The regret Phil carries is not theatrical. He doesn’t dramatize it. When I asked him what he would tell a younger version of himself, he paused for a long time before answering. “Open the 401(k). Even fifty dollars a month. I thought I was being smart keeping the cash liquid. I wasn’t being smart. I was just scared.”
As of the day I spoke with him, Phil had not yet opened an IRA. He was waiting to confirm the exact dollar amount he could set aside without cutting into the following month’s bills. Gerald had told him the IRA contribution deadline for tax year 2025 was April 15, 2026 — which gave him roughly ten weeks from that Saturday morning to act.
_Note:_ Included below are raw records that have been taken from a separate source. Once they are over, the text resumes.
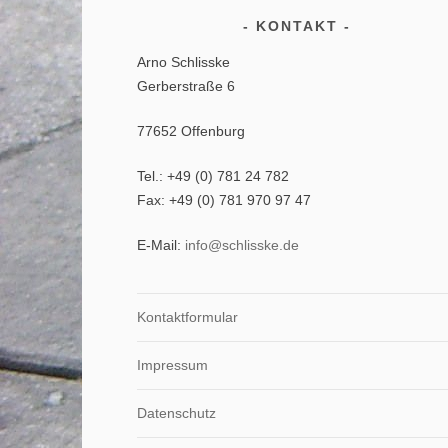
KONTAKT
Arno Schlisske
Gerberstraße 6
77652 Offenburg
Tel.: +49 (0) 781 24 782
Fax: +49 (0) 781 970 97 47
E-Mail:
info@schlisske.de
Kontaktformular
Impressum
Datenschutz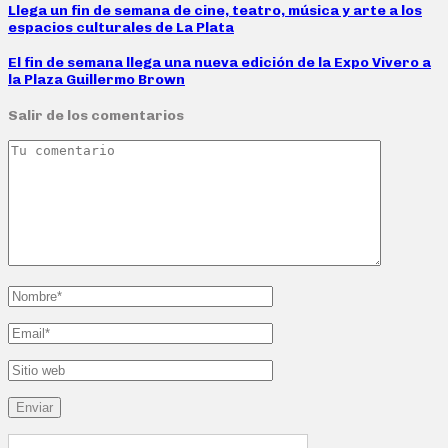
Llega un fin de semana de cine, teatro, música y arte a los
espacios culturales de La Plata
El fin de semana llega una nueva edición de la Expo Vivero a
la Plaza Guillermo Brown
Salir de los comentarios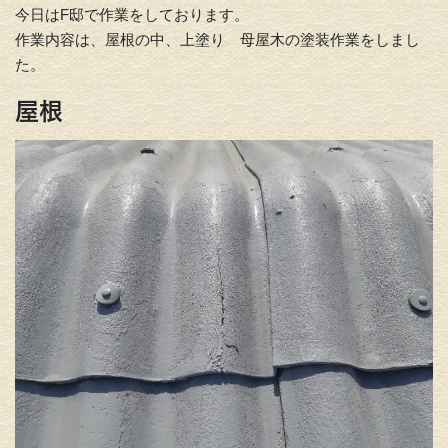
今日はF邸で作業をしております。
作業内容は、屋根の中、上塗り 母屋木の塗装作業をしまし
た。
屋根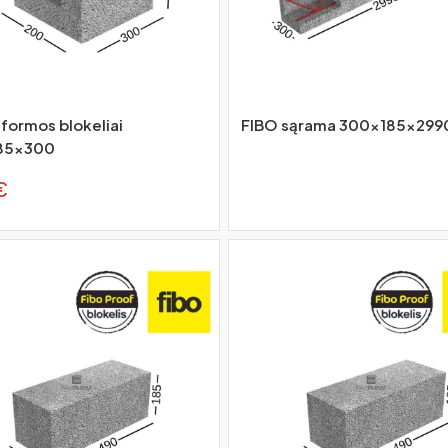
 formos blokeliai
FIBO sąrama 300x185x299
85x300
€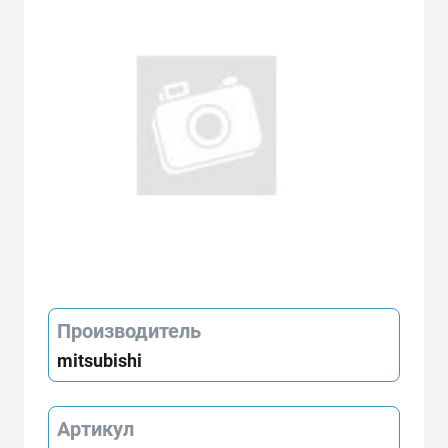
Производитель
mitsubishi
Артикул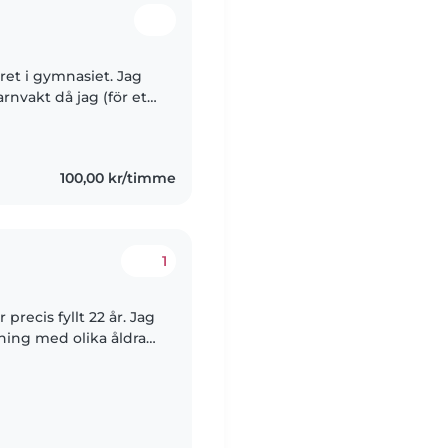
året i gymnasiet. Jag
arnvakt då jag (för ett
gra månaders tid. Det
100,00 kr/timme
1
precis fyllt 22 år. Jag
ning med olika åldrar,
r jag arbetar på hotell..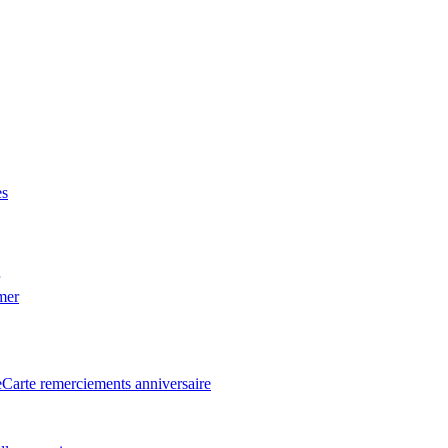
es
 mer
e
Carte remerciements anniversaire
The outcome here is not a triumph. Phil is not suddenly financially whole. His credit is recovering slowly. His retirement account still does not exist. What changed that morning was smaller and more real than a turnaround story: Phil left that library knowing things he hadn’t known when he walked in, and knowing what it would cost him — in real, specific dollars — to keep doing nothing.
When I packed up my recorder and stood to leave, Phil was still at the table with Gerald, asking follow-up questions about the ABLE account. His thermos was empty. He had a pen behind his ear and his reading glasses on, squinting at a printed IRS worksheet. He looked, for the first time in our conversation, like a man with a plan — even if it was a small one, even if it started late.